== SUPPLIED RECORDS ==
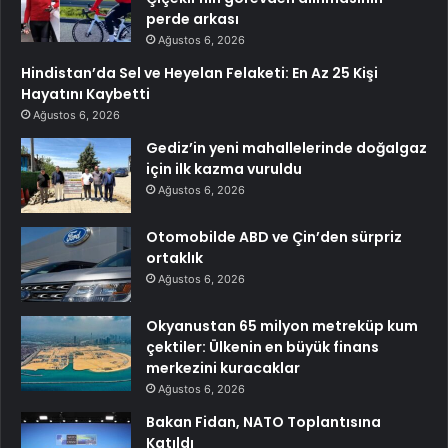
perde arkası
Ağustos 6, 2026
Hindistan’da Sel ve Heyelan Felaketi: En Az 25 Kişi
Hayatını Kaybetti
Ağustos 6, 2026
Gediz’in yeni mahallelerinde doğalgaz
için ilk kazma vuruldu
Ağustos 6, 2026
Otomobilde ABD ve Çin’den sürpriz
ortaklık
Ağustos 6, 2026
Okyanustan 65 milyon metreküp kum
çektiler: Ülkenin en büyük finans
merkezini kuracaklar
Ağustos 6, 2026
Bakan Fidan, NATO Toplantısına
Katıldı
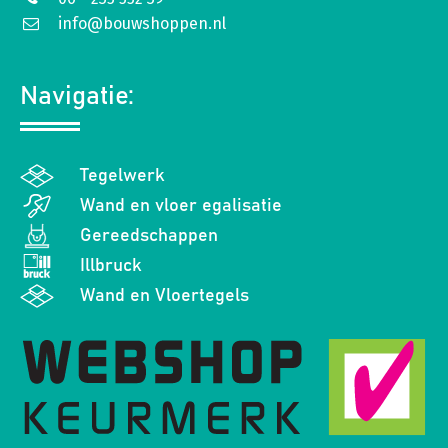
info@bouwshoppen.nl
Navigatie:
Tegelwerk
Wand en vloer egalisatie
Gereedschappen
Illbruck
Wand en Vloertegels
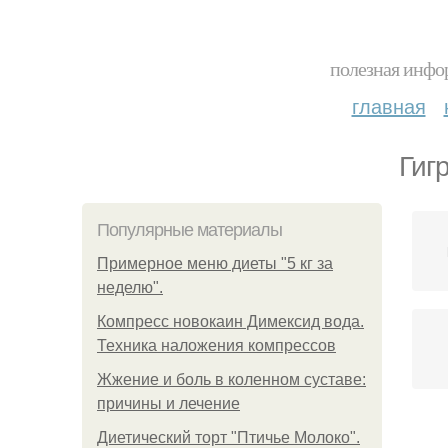
полезная инфор
главная
Гиг
Популярные материалы
Примерное меню диеты "5 кг за
неделю".
Компресс новокаин Димексид вода.
Техника наложения компрессов
Жжение и боль в коленном суставе:
причины и лечение
Диетический торт "Птичье Молоко".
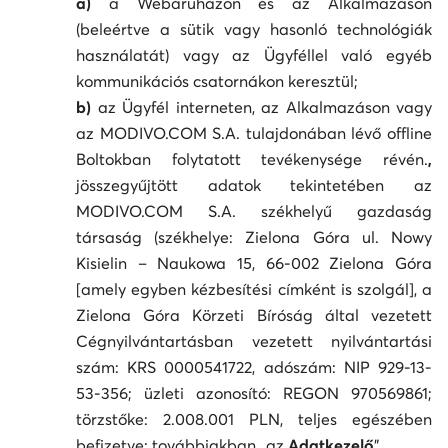
a)
a Webáruházon és az Alkalmazáson
(beleértve a sütik vagy hasonló technológiák
használatát) vagy az Ügyféllel való egyéb
kommunikációs csatornákon keresztül;
b)
az Ügyfél interneten, az Alkalmazáson vagy
az MODIVO.COM S.A. tulajdonában lévő offline
Boltokban folytatott tevékenysége révén.
,
jösszegyűjtött adatok tekintetében az
MODIVO.COM S.A. székhelyű gazdaság
társaság (székhelye: Zielona Góra ul. Nowy
Kisielin – Naukowa 15, 66-002 Zielona Góra
[amely egyben kézbesítési címként is szolgál], a
Zielona Góra Körzeti Bíróság által vezetett
Cégnyilvántartásban vezetett nyilvántartási
szám: KRS 0000541722, adószám: NIP 929-13-
53-356; üzleti azonosító: REGON 970569861;
törzstőke: 2.008.001 PLN, teljes egészében
befizetve; továbbiakban „az
Adatkezelő
”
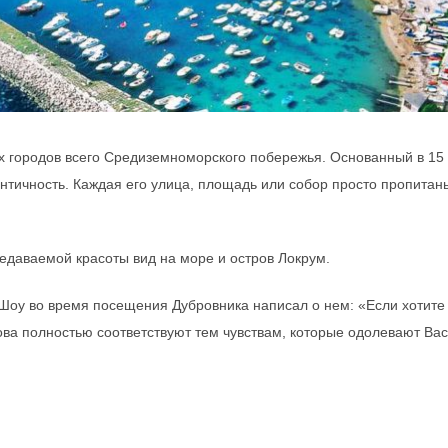
х городов всего Средиземноморского побережья. Основанный в 15
нтичность. Каждая его улица, площадь или собор просто пропитан
едаваемой красоты вид на море и остров Локрум.
Шоу во время посещения Дубровника написал о нем: «Если хотите
ова полностью соответствуют тем чувствам, которые одолевают Вас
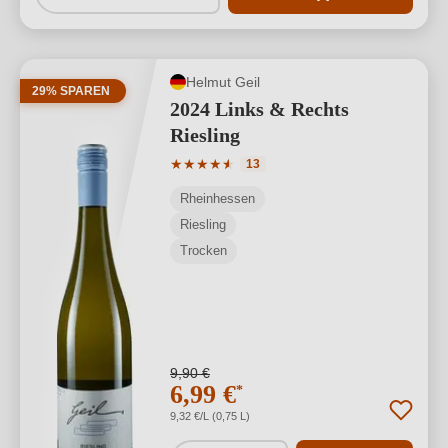
Helmut Geil
29% SPAREN
2024 Links & Rechts
Riesling
Durchschnittliche Bewertung von 4.77 
★
★
★
★
★
★
13
Rheinhessen
Riesling
Trocken
9,90 €
6,99 €
*
9,32 €/L (0,75 L)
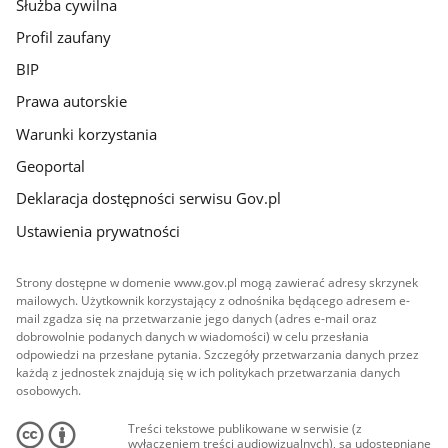
Służba cywilna
Profil zaufany
BIP
Prawa autorskie
Warunki korzystania
Geoportal
Deklaracja dostępności serwisu Gov.pl
Ustawienia prywatności
Strony dostępne w domenie www.gov.pl mogą zawierać adresy skrzynek
mailowych. Użytkownik korzystający z odnośnika będącego adresem e-
mail zgadza się na przetwarzanie jego danych (adres e-mail oraz
dobrowolnie podanych danych w wiadomości) w celu przesłania
odpowiedzi na przesłane pytania. Szczegóły przetwarzania danych przez
każdą z jednostek znajdują się w ich politykach przetwarzania danych
osobowych.
Treści tekstowe publikowane w serwisie (z
wyłączeniem treści audiowizualnych), są udostępniane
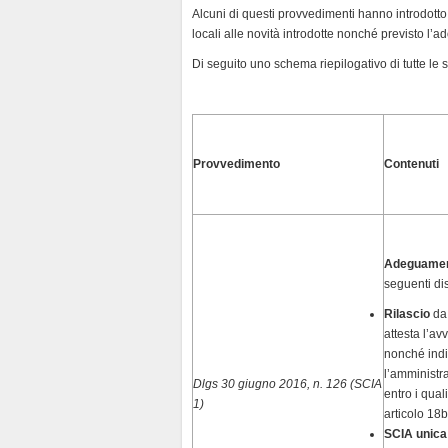
Alcuni di questi provvedimenti hanno introdotto
y
locali alle novità introdotte nonché previsto l’
Di seguito uno schema riepilogativo di tutte le 
Provvedimento
Contenuti
Adeguament
seguenti di
Rilascio
da 
attesta l’a
nonché ind
l’amministr
Dlgs 30 giugno 2016, n. 126 (SCIA
entro i quali
1)
articolo 18
SCIA unica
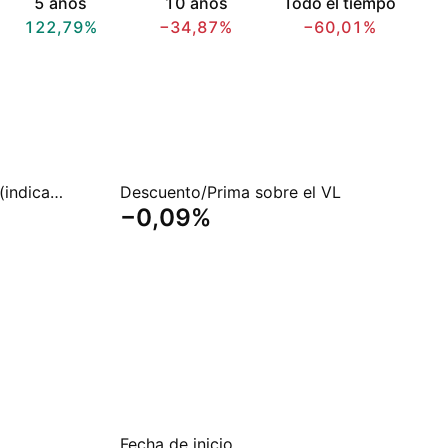
5 años
10 años
Todo el tiempo
122,79%
−34,87%
−60,01%
Rendimiento del dividendo (indicado)
Descuento/Prima sobre el VL
−0,09%
Fecha de inicio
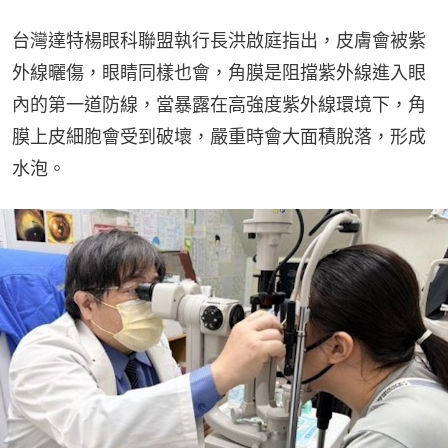
台灣達特楊眼科聯盟執行長洪啟庭指出，皮膚會被紫
外線曬傷，眼睛同樣也會，角膜是阻擋紫外線進入眼
內的第一道防線，當暴露在高強度紫外線環境下，角
膜上皮細胞會受到破壞，嚴重時會大面積脫落，形成
水泡。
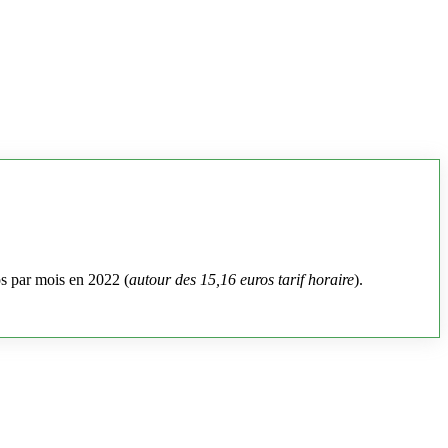
os par mois en 2022 (
autour des 15,16 euros tarif horaire
).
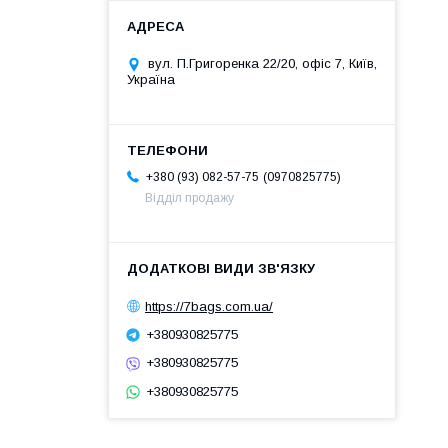
вул. П.Григоренка 22/20, офіс 7, Київ,
Україна
0970825775
+380 (93) 082-57-75
Відділ продажу
https://7bags.com.ua/
+380930825775
+380930825775
+380930825775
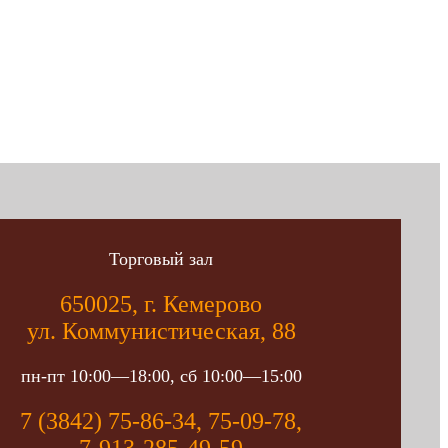
Торговый зал
650025, г. Кемерово
ул. Коммунистическая, 88
пн-пт 10:00—18:00, сб 10:00—15:00
7 (3842) 75-86-34, 75-09-78,
7-913-285-49-59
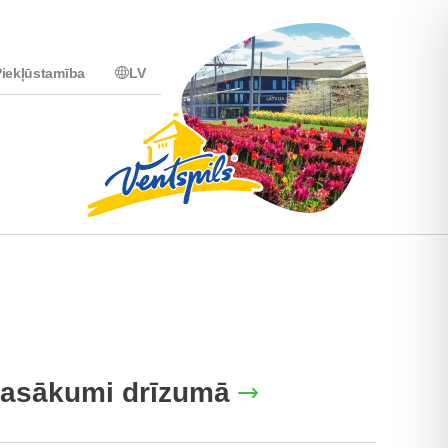
iekļūstamība
LV
asākumi drīzumā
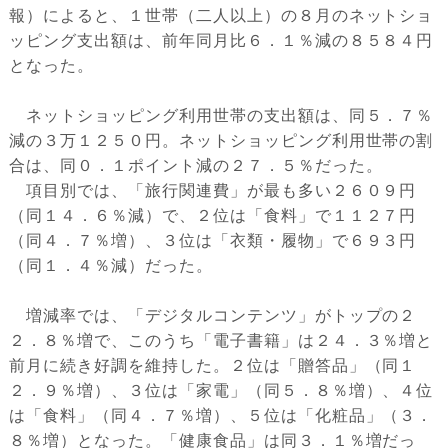
報）によると、１世帯（二人以上）の８月のネットショ
ッピング支出額は、前年同月比６．１％減の８５８４円
となった。
ネットショッピング利用世帯の支出額は、同５．７％
減の３万１２５０円。ネットショッピング利用世帯の割
合は、同０．１ポイント減の２７．５％だった。
項目別では、「旅行関連費」が最も多い２６０９円
（同１４．６％減）で、２位は「食料」で１１２７円
（同４．７％増）、３位は「衣類・履物」で６９３円
（同１．４％減）だった。
増減率では、「デジタルコンテンツ」がトップの２
２．８％増で、このうち「電子書籍」は２４．３％増と
前月に続き好調を維持した。２位は「贈答品」（同１
２．９％増）、３位は「家電」（同５．８％増）、４位
は「食料」（同４．７％増）、５位は「化粧品」（３．
８％増）となった。「健康食品」は同３．１％増だっ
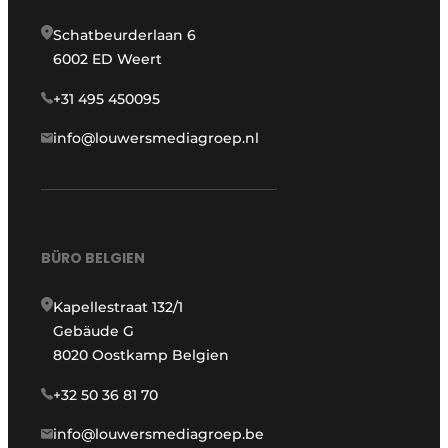
Schatbeurderlaan 6
6002 ED Weert
+31 495 450095
info@louwersmediagroep.nl
BÜRO BELGIEN
Kapellestraat 132/1
Gebäude G
8020 Oostkamp Belgien
+32 50 36 81 70
info@louwersmediagroep.be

== EXERCISE DETAILS ==
Check every line of the records, and copy the ones that hold the word "danych".

== RESPONSE TO THE TASK ==
mail zgadza się na przetwarzanie jego danych (adres e-mail oraz
dobrowolnie podanych danych w wiadomości) w celu przesłania
odpowiedzi na przesłane pytania. Szczegóły przetwarzania danych przez
każdą z jednostek znajdują się w ich politykach przetwarzania danych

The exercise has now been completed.